• **Task instructions**: Check each line below for the word "кабель" and give the count alone.

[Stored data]
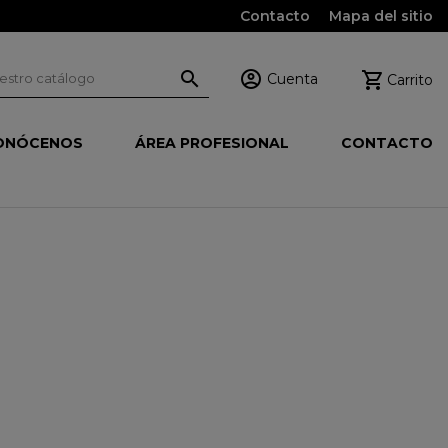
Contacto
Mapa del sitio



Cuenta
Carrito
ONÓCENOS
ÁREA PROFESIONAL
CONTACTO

--

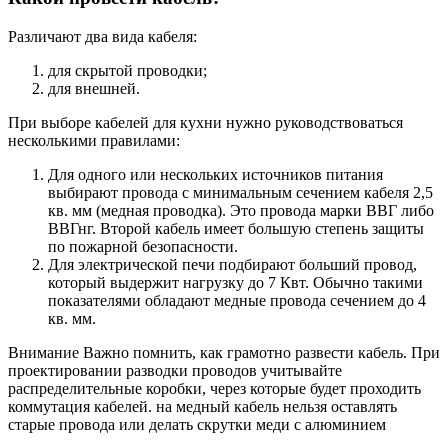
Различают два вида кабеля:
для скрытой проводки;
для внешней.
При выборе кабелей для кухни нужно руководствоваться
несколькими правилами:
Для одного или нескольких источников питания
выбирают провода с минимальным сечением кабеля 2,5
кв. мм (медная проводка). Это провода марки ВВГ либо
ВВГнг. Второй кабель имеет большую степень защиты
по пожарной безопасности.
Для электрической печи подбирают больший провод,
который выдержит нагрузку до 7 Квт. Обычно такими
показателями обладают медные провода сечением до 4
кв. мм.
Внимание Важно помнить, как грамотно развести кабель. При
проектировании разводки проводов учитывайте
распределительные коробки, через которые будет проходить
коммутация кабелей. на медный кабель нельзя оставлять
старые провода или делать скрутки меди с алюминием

• **Reply to the exercise**: 3